But all of this is looking backwards at things that have already happened. Through it all – the conjectures and counter conjectures, the criminal and criminally absurd – only one thing is certain: the lawyers are getting paid and handsomely at that. It serves no one but the lawyers to try and revise recent history. Fifa could recoup some of the money, although at this point it seems hard to fathom. But they will never recoup any amount of public trust, if indeed they ever had any.
Most felt that nothing short of a complete implosion of Fifa as an entity was necessary for any kind of world soccer governing body going forward. However, short of that the hope is that transparency becomes the norm and Infantino himself said we should now all judge Fifa by what they do and not what they say.

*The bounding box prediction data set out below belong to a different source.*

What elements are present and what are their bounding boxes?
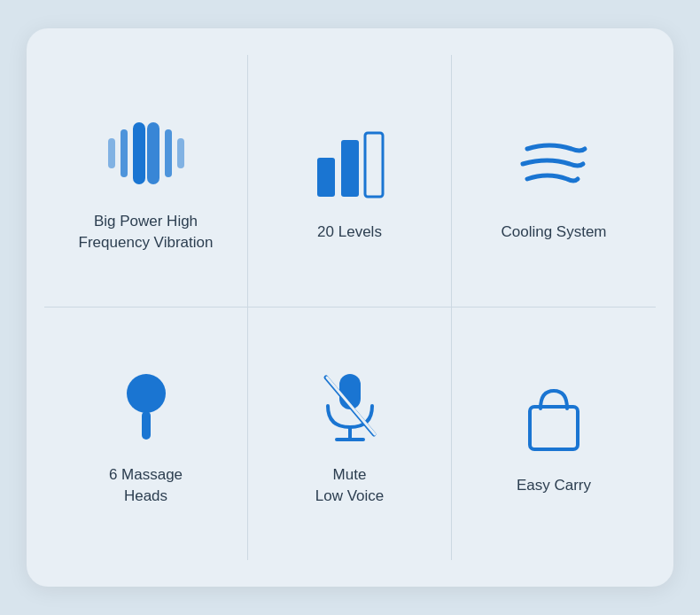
svg-rect-7 — [341, 140, 359, 197]
svg-rect-10 — [142, 411, 151, 440]
levels-label: 20 Levels — [317, 222, 382, 243]
svg-rect-4 — [165, 129, 172, 177]
vibration-icon — [106, 113, 186, 193]
levels-icon — [310, 124, 390, 204]
massage-icon-wrap — [106, 367, 186, 447]
levels-icon-wrap — [310, 124, 390, 204]
feature-card: Big Power HighFrequency Vibration 20 Lev… — [27, 28, 673, 587]
feature-grid: Big Power HighFrequency Vibration 20 Lev… — [44, 55, 656, 560]
mute-icon-wrap — [310, 367, 390, 447]
feature-cell-vibration: Big Power HighFrequency Vibration — [44, 55, 248, 308]
feature-cell-cooling: Cooling System — [452, 55, 656, 308]
massage-icon — [106, 367, 186, 447]
carry-label: Easy Carry — [517, 475, 591, 496]
carry-icon-wrap — [514, 378, 594, 457]
cooling-label: Cooling System — [501, 222, 606, 243]
feature-cell-mute: MuteLow Voice — [248, 308, 452, 560]
vibration-label: Big Power HighFrequency Vibration — [79, 211, 214, 253]
svg-rect-1 — [121, 129, 128, 177]
svg-rect-2 — [133, 122, 145, 184]
feature-cell-carry: Easy Carry — [452, 308, 656, 560]
massage-label: 6 MassageHeads — [109, 464, 183, 507]
svg-rect-0 — [108, 138, 115, 168]
svg-rect-6 — [317, 158, 335, 197]
svg-point-9 — [127, 374, 166, 413]
mute-label: MuteLow Voice — [315, 464, 385, 507]
svg-rect-5 — [177, 138, 184, 168]
carry-icon — [514, 378, 594, 457]
svg-rect-8 — [365, 133, 383, 197]
svg-rect-16 — [530, 407, 578, 449]
feature-cell-massage: 6 MassageHeads — [44, 308, 248, 560]
vibration-icon-wrap — [106, 113, 186, 193]
cooling-icon — [514, 124, 594, 204]
svg-rect-3 — [147, 122, 159, 184]
mute-icon — [310, 367, 390, 447]
cooling-icon-wrap — [514, 124, 594, 204]
feature-cell-levels: 20 Levels — [248, 55, 452, 308]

OK, so what you have done is play the victim card to recoup money that basically was not yours to begin with. You’re going backwards to go forward and even the most basic laws of physics tell you how this will end.
By admitting that the decision to award South Africa the 2010 World Cup was tainted, Fifa has opened a Pandora’s box. The very same odious collection of officials who let South Africa buy them were still in place when for the decision to award Russia and Qatar the 2018 and 2022 World Cup.
However, Infantino steadfastly claims that there is absolutely no proof of any kind of vote buying even though the Qatar decision is still inexplicable.
So maybe these corruptive elements had too much money in their pockets already and they demurred when they were called upon to select the World Cup hosts in 2018 and 2022. No, we’re good thanks. We got South Africa’s money now and our coffers are full, so in the name of transparency may the best bids win.
This is what Infantino is currently trying to sell you. Honestly, it is. Granted the scandals have hit Fifa’s pocketbook fairly hard, but it’s not like they are broke. They made US$2 billion alone on the 2014 World Cup in Brazil, and that is on the money that was reported. Who knows how much more is under the mattress?
Do yourself a favour, Gianni, cut your losses and move on. Otherwise you will be done before you even get started.